Your answer must be every line of the data that contains "GEAR".

————————

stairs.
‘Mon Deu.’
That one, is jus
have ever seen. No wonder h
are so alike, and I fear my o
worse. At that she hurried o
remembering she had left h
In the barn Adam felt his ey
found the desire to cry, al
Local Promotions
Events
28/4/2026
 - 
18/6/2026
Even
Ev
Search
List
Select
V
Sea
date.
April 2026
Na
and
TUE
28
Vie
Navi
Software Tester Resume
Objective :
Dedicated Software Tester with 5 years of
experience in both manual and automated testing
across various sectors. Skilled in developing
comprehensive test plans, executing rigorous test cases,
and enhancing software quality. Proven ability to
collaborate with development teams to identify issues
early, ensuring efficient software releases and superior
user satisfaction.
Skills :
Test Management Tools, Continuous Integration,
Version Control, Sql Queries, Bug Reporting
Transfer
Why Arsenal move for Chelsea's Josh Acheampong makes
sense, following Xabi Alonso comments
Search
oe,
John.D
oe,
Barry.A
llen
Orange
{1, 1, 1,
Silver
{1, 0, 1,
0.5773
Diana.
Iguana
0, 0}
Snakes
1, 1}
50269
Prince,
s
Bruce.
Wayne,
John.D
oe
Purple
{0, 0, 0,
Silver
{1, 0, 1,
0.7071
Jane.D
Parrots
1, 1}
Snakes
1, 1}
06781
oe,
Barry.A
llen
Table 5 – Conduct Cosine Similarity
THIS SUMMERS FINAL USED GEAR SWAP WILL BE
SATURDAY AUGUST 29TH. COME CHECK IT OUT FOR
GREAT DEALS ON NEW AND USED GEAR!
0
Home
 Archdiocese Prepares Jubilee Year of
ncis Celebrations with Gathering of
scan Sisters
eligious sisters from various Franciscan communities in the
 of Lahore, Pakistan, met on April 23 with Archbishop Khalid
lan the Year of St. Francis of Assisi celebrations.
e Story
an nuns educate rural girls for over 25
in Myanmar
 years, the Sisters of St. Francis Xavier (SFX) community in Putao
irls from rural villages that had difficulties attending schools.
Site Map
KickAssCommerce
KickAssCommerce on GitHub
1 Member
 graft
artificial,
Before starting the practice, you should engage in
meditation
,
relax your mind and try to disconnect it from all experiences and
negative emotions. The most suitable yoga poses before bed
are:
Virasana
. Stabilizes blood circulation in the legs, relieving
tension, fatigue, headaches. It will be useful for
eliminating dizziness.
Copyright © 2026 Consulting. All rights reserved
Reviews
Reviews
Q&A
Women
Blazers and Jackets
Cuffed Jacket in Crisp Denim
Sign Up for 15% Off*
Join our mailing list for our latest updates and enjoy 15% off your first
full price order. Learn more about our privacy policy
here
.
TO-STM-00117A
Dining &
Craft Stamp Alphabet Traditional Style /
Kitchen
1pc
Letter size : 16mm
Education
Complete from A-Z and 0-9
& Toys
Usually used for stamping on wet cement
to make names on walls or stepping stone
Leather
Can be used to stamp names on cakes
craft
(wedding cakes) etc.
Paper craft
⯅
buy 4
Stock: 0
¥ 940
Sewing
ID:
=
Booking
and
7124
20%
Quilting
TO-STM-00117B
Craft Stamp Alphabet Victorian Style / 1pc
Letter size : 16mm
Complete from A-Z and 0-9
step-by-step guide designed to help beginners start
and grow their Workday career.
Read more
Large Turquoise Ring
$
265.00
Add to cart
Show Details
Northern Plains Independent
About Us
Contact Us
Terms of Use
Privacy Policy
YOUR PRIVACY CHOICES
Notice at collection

————————

Solution for this problem:
THIS SUMMERS FINAL USED GEAR SWAP WILL BE
GREAT DEALS ON NEW AND USED GEAR!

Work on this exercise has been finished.